What worked well and what we would recommend

  • There were a number of challenges in coordinating such a huge piece of work, and we quickly realised that this work could not rely on goodwill and needs to be continuously driven. Our recommendations for others would be to ensure there is a full-time strategic lead and a small team of people dedicating to promoting and tracking the progress of the agenda. Moreover, senior leadership buy-in across the partnership is essential, along with the support of elected members. Regular updates on progress, data, and continuous promotion of research and case studies, helped to keep the agenda in people’s minds.
  • Initial training around parental conflict helped to kickstart the awareness raising professionals needed to understand the importance of the agenda.
  • It is crucial to ensure that there is a strategic partnership specifically dedicated to this agenda that is directly linked to the other connected agendas – specifically children’s mental health, parenting programmes, adult mental health and domestic abuse. Having a strategic partnership group also helped to recruit a skilled and willing relationship champion training team, which included health visitors, social workers, domestic abuse workers, housing officers, adult mental health workers and children’s substance misuse workers. These professionals committed to training people in their own teams as well as others across the partnership through regular training sessions which we organised through the safeguarding partnership.

The future

Although the progress made and the evaluation of the impact on families has been hindered by the pandemic, in the future we aim to provide further support to this emerging agenda and evaluate its impact:

  • In 2018, when the strategy was being written, we asked partners to write their own action plans around the RPC agenda, and we included them in a borough-wide relationship strategy. We aim to return to it in the future to evaluate the progress made and discuss the next steps. We also want to see how the pandemic has shaped service provision and support for couples across the partnership.

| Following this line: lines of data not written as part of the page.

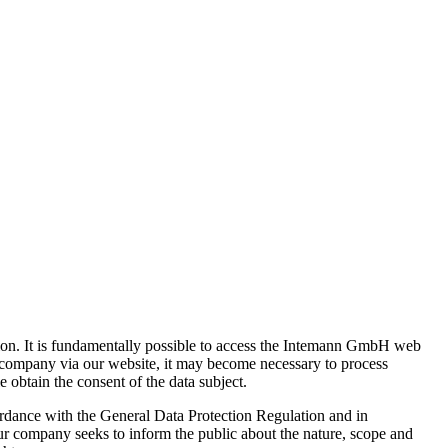
ion. It is fundamentally possible to access the Intemann GmbH web
r company via our website, it may become necessary to process
e obtain the consent of the data subject.
ordance with the General Data Protection Regulation and in
ur company seeks to inform the public about the nature, scope and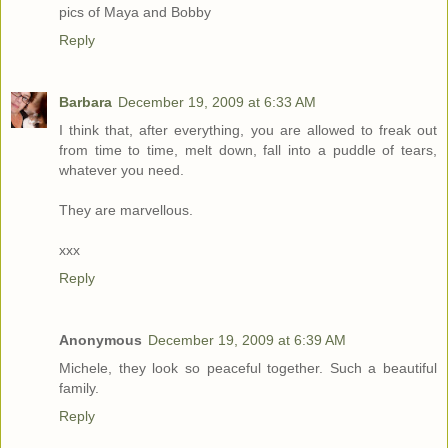
pics of Maya and Bobby
Reply
Barbara
December 19, 2009 at 6:33 AM
I think that, after everything, you are allowed to freak out
from time to time, melt down, fall into a puddle of tears,
whatever you need.
They are marvellous.
xxx
Reply
Anonymous
December 19, 2009 at 6:39 AM
Michele, they look so peaceful together. Such a beautiful
family.
Reply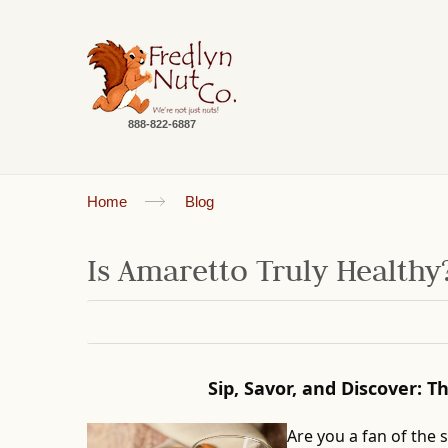
888-822-6887
Home
Blog
Is Amaretto Truly Healthy
Sip, Savor, and Discover: 
Are you a fan of the 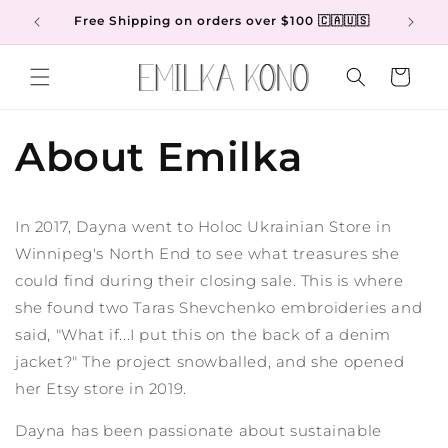
Skip to
Free Shipping on orders over $100 🇨🇦🇺🇸
content
Cart
About Emilka
In 2017, Dayna went to Holoc Ukrainian Store in
Winnipeg's North End to see what treasures she
could find during their closing sale. This is where
she found two Taras Shevchenko embroideries and
said, "What if...I put this on the back of a denim
jacket?" The project snowballed, and she opened
her Etsy store in 2019.
Dayna has been passionate about sustainable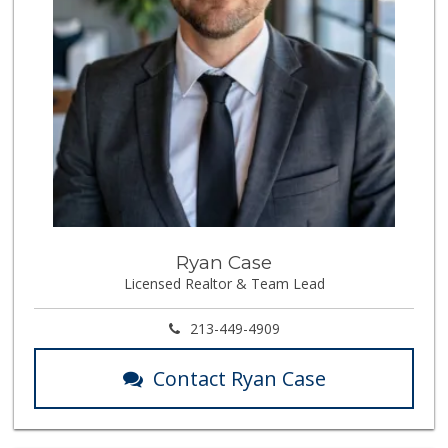
Ryan Case
Licensed Realtor & Team Lead
213-449-4909
Contact Ryan Case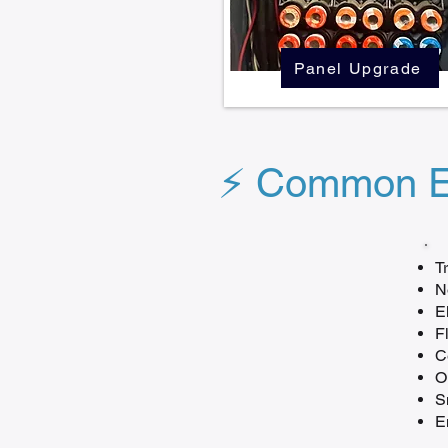
Panel Upgrade
⚡ Common El
T
N
E
F
C
O
S
E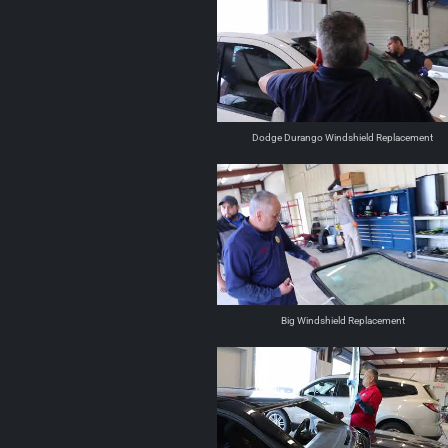
Dodge Durango Windshield Replacement
Big Windshield Replacement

  • Due to the pandemic, the relationships team adapted the training to deliver virtual sessions, and soon realised that virtual training is very effective to increase awareness and upskill the workforce. We aim to review what we learned from this experience and to shape future training using the relationship practitioner toolkit.
  • Before the pandemic we set up a peer review system so that agencies across the partnership could ask for support from another partner agency to look at their own progress in relation to their RPC work. In the future we want to return to this peer review system to sustain cross-agency support and promote collaboration.

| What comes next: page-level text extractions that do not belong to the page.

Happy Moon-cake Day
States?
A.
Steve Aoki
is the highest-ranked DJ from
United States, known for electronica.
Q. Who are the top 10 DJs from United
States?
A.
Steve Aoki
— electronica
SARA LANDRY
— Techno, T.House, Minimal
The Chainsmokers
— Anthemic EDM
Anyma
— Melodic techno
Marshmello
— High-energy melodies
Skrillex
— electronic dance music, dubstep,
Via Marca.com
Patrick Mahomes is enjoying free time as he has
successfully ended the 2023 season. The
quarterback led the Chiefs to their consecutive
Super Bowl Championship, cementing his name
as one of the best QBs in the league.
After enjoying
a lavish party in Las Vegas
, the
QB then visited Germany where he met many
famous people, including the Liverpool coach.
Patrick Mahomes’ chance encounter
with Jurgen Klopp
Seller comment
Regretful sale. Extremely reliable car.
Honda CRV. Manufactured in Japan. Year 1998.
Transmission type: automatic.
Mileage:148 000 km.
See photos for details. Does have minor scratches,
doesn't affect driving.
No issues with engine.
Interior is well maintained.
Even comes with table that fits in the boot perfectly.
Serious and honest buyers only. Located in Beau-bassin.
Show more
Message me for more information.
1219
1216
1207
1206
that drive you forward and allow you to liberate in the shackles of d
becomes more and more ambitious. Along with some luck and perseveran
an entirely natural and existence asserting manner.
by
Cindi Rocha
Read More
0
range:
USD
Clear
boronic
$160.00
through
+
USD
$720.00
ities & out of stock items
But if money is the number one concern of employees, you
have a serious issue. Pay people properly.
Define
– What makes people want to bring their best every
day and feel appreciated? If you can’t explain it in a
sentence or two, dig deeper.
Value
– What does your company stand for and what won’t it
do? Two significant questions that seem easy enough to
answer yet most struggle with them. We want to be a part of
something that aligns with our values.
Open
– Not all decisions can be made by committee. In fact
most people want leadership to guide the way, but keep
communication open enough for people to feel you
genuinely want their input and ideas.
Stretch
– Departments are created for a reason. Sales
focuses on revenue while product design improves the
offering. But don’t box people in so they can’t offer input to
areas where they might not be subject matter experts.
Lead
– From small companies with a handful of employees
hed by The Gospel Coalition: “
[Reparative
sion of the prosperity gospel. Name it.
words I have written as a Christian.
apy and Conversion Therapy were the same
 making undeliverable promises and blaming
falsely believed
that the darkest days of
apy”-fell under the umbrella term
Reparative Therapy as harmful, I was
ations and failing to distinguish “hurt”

  • Since the beginning of our work we have collected data on parental relationships by making changes to the parenting programmes referral forms, the early help assessment, and the supervision forms for relationship enquiries. This data can help to understand better the level of need of the families living in Rochdale. We aim to analyse further this data to inform our future strategies.

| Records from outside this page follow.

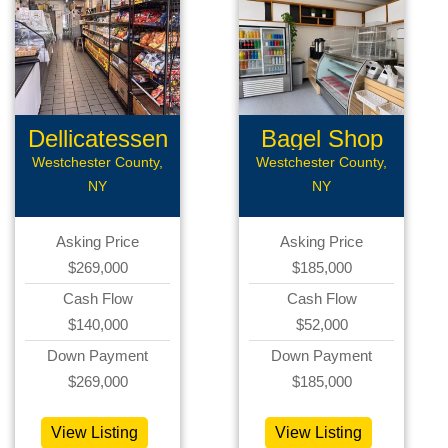
Dellicatessen
Bagel Shop
Westchester County,
Westchester County,
NY
NY
Asking Price
Asking Price
$269,000
$185,000
Cash Flow
Cash Flow
$140,000
$52,000
Down Payment
Down Payment
$269,000
$185,000
View Listing
View Listing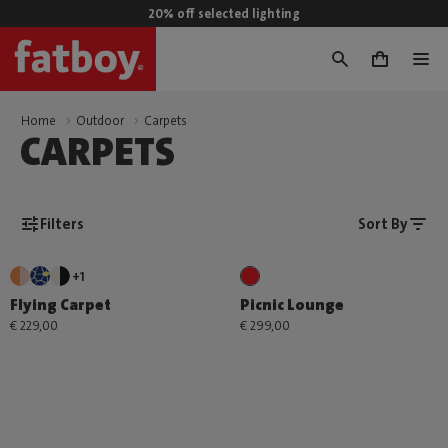
20% off selected lighting
0
Home
Outdoor
Carpets
CARPETS
Filters
Sort By
+1
Flying Carpet
Picnic Lounge
€ 229,00
€ 299,00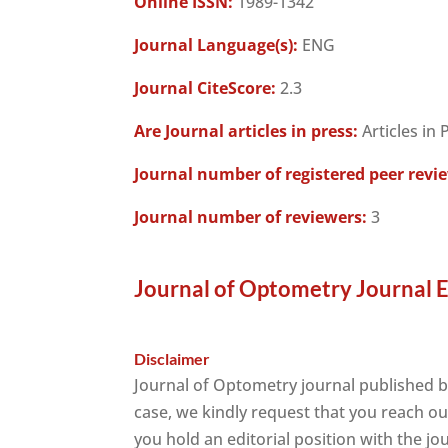
Online ISSN:
1989-1342
Journal Language(s):
ENG
Journal CiteScore:
2.3
Are Journal articles in press:
Articles in 
Journal number of registered peer revi
Journal number of reviewers:
3
Journal of Optometry Journal E
Disclaimer
Journal of Optometry journal published 
case, we kindly request that you reach ou
you hold an editorial position with the jo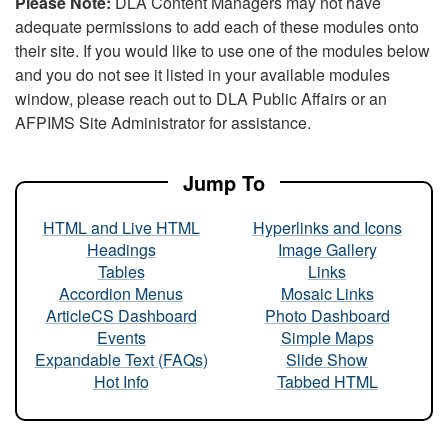
Please Note:
DLA Content Managers may not have
adequate permissions to add each of these modules onto
their site. If you would like to use one of the modules below
and you do not see it listed in your available modules
window, please reach out to DLA Public Affairs or an
AFPIMS Site Administrator for assistance.
Jump To
HTML and Live HTML
Hyperlinks and Icons
Headings
Image Gallery
Tables
Links
Accordion Menus
Mosaic Links
ArticleCS Dashboard
Photo Dashboard
Events
Simple Maps
Expandable Text (FAQs)
Slide Show
Hot Info
Tabbed HTML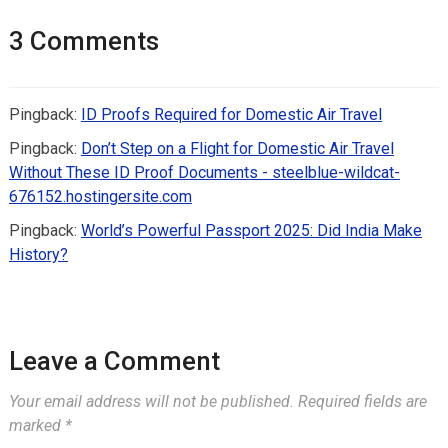
3 Comments
Pingback:
ID Proofs Required for Domestic Air Travel
Pingback:
Don’t Step on a Flight for Domestic Air Travel
Without These ID Proof Documents - steelblue-wildcat-
676152.hostingersite.com
Pingback:
World’s Powerful Passport 2025: Did India Make
History?
Leave a Comment
Your email address will not be published.
Required fields are
marked
*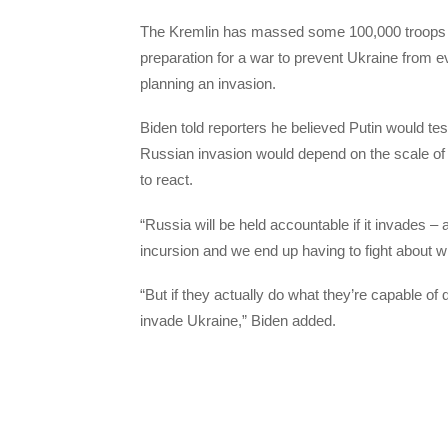
The Kremlin has massed some 100,000 troops ne
preparation for a war to prevent Ukraine from 
planning an invasion.
Biden told reporters he believed Putin would te
Russian invasion would depend on the scale of
to react.
“Russia will be held accountable if it invades – a
incursion and we end up having to fight about wh
“But if they actually do what they’re capable of d
invade Ukraine,” Biden added.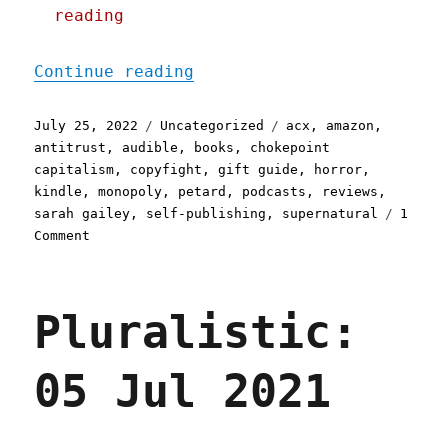
reading
"Pluralistic: Why none of
Continue reading
Posted
Categories
Tags
July 25, 2022
Uncategorized
acx
,
amazon
,
on
antitrust
,
audible
,
books
,
chokepoint
capitalism
,
copyfight
,
gift guide
,
horror
,
kindle
,
monopoly
,
petard
,
podcasts
,
reviews
,
sarah gailey
,
self-publishing
,
supernatural
1
on
Comment
Pluralistic:
Why
none
Pluralistic:
of
my
books
05 Jul 2021
are
available
on
Audible;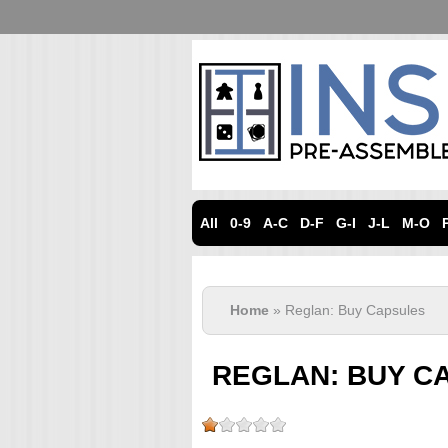
All
0-9
A-C
D-F
G-I
J-L
M-O
Home
» Reglan: Buy Capsules
REGLAN: BUY C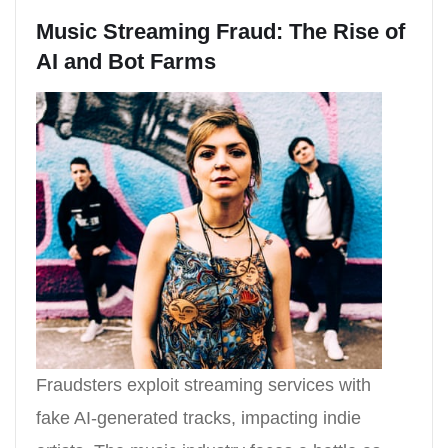
Music Streaming Fraud: The Rise of
AI and Bot Farms
Fraudsters exploit streaming services with
fake AI-generated tracks, impacting indie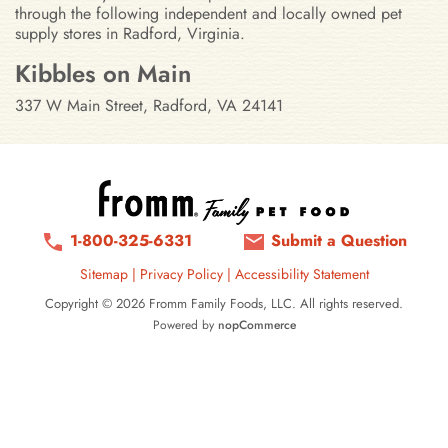
through the following independent and locally owned pet
supply stores in Radford, Virginia.
Stores in Radford, Virginia
Kibbles on Main
337 W Main Street, Radford, VA 24141
1-800-325-6331
Submit a Question
Sitemap
|
Privacy Policy
|
Accessibility Statement
Copyright © 2026 Fromm Family Foods, LLC. All rights reserved.
Powered by
nopCommerce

  • We aim to start training for GPs, a previous plan which was put on hold because of Covid. The aim of the training, which will be delivered by trained relationship champions, is to offer immediate support to people who express worries about their relationship when visiting their GP.
  • We will offer training to student relationship champions and we will develop a student relationship toolkit to promote peer-to-peer support to students in response to Covid-19 and the lockdown.